WHAT THE EXERCISE ASKS »
Go through the material and return every line that contains the string "տեղեկատվական".

ENTRIES PROVIDED »
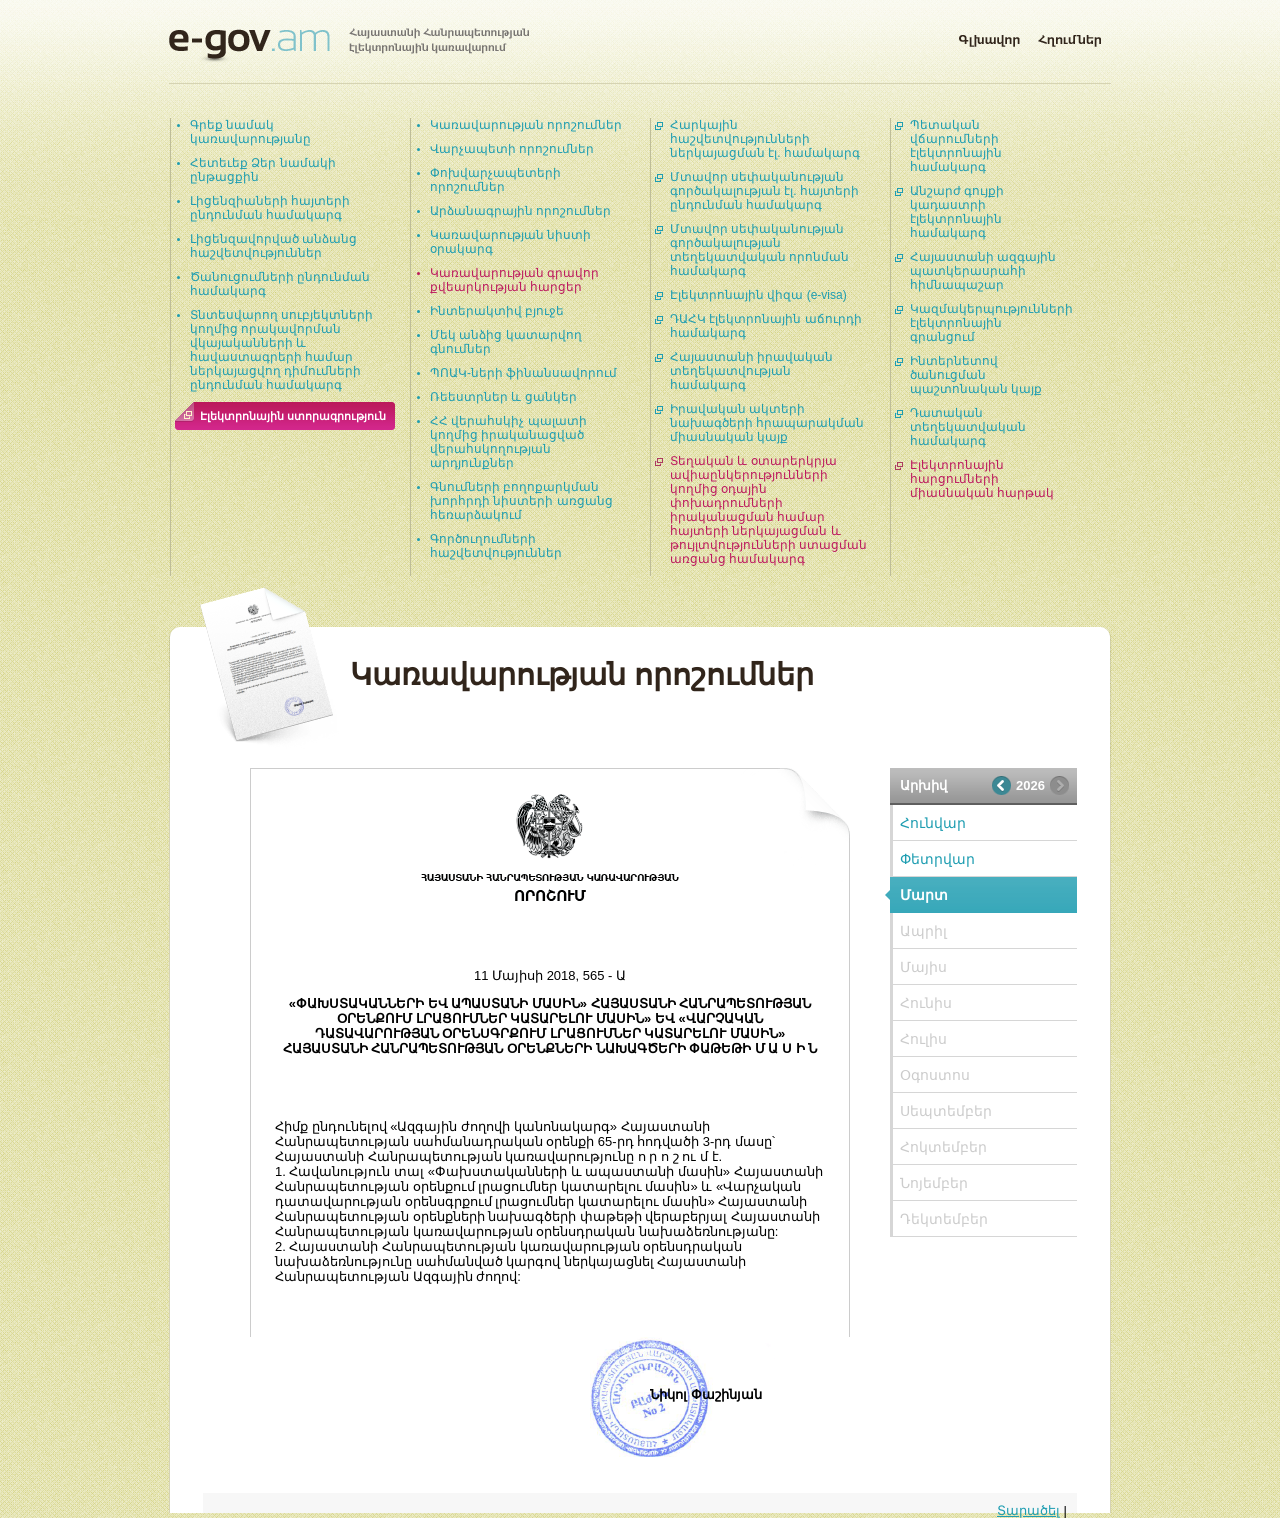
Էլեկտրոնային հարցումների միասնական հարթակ (982, 479)
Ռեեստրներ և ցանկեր (503, 397)
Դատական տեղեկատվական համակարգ (968, 427)
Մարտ (924, 895)
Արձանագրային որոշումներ (520, 211)
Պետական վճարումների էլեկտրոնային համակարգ (956, 146)
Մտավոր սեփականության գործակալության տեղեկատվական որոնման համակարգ (759, 250)
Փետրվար (937, 859)
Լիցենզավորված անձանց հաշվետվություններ (273, 246)
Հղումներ (1070, 36)
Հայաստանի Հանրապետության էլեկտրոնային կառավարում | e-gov (349, 45)
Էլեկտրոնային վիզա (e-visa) (758, 295)
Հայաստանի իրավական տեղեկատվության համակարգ (751, 371)
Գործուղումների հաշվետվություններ (496, 546)
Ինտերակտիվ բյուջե (497, 311)
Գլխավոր (989, 36)
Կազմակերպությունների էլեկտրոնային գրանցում (991, 323)
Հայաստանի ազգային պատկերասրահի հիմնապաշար (983, 271)
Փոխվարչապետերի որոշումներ (495, 180)
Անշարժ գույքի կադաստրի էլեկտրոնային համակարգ (957, 212)
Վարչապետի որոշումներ (512, 149)
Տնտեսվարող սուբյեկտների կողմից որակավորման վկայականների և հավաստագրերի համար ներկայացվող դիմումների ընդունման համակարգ (281, 350)
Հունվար (933, 823)
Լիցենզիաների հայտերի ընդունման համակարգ (270, 208)
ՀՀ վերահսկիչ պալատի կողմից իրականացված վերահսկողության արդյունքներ (508, 442)
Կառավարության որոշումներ (526, 125)
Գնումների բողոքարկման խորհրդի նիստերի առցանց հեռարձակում (521, 501)
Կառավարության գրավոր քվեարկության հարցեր (514, 280)
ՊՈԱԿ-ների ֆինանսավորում (523, 373)
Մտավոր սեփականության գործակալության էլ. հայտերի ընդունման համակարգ (764, 191)
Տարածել (1028, 1510)
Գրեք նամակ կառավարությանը (250, 132)
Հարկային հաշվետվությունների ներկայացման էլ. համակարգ (765, 139)
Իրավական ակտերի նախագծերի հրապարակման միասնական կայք (767, 423)
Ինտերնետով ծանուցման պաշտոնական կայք (976, 375)
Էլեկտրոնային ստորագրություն (293, 416)
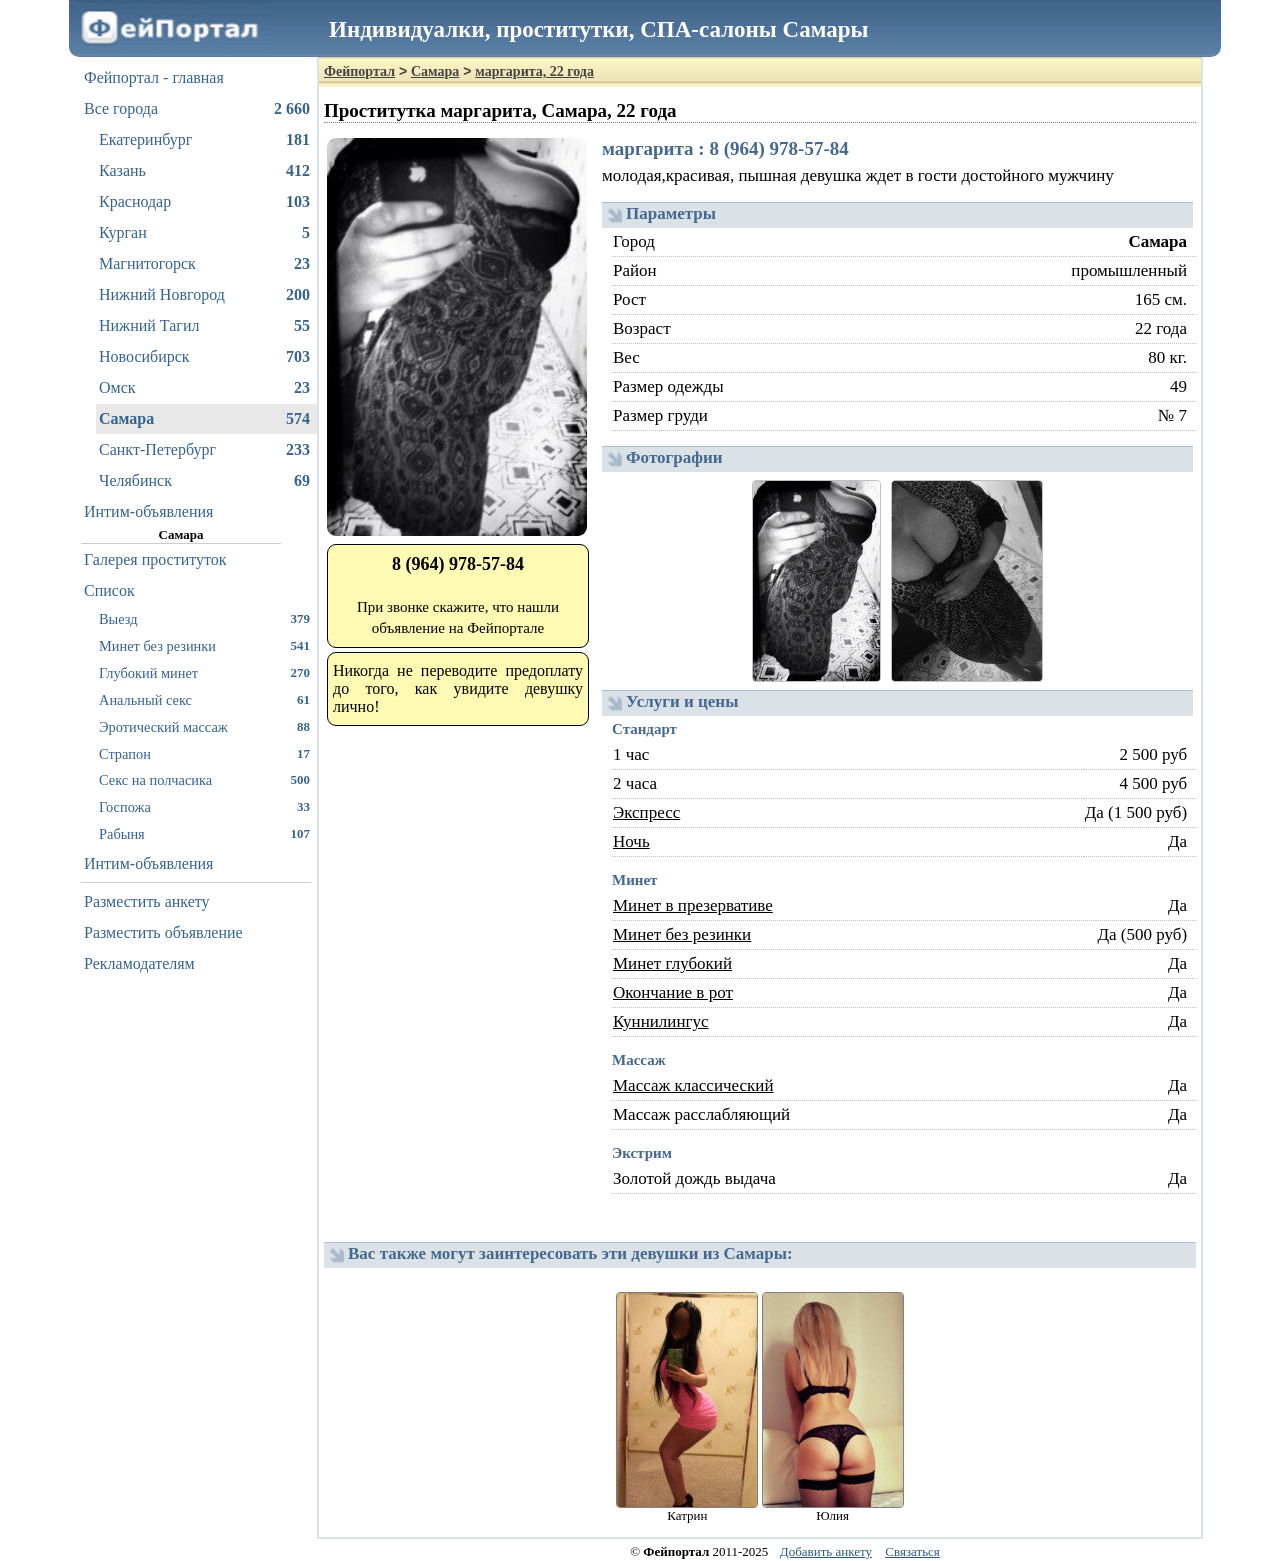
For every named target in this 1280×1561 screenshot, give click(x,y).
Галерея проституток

PROBLEM SOLUTION »
Դատական տեղեկատվական համակարգ (968, 427)
Մտավոր սեփականության գործակալության տեղեկատվական որոնման համակարգ (759, 250)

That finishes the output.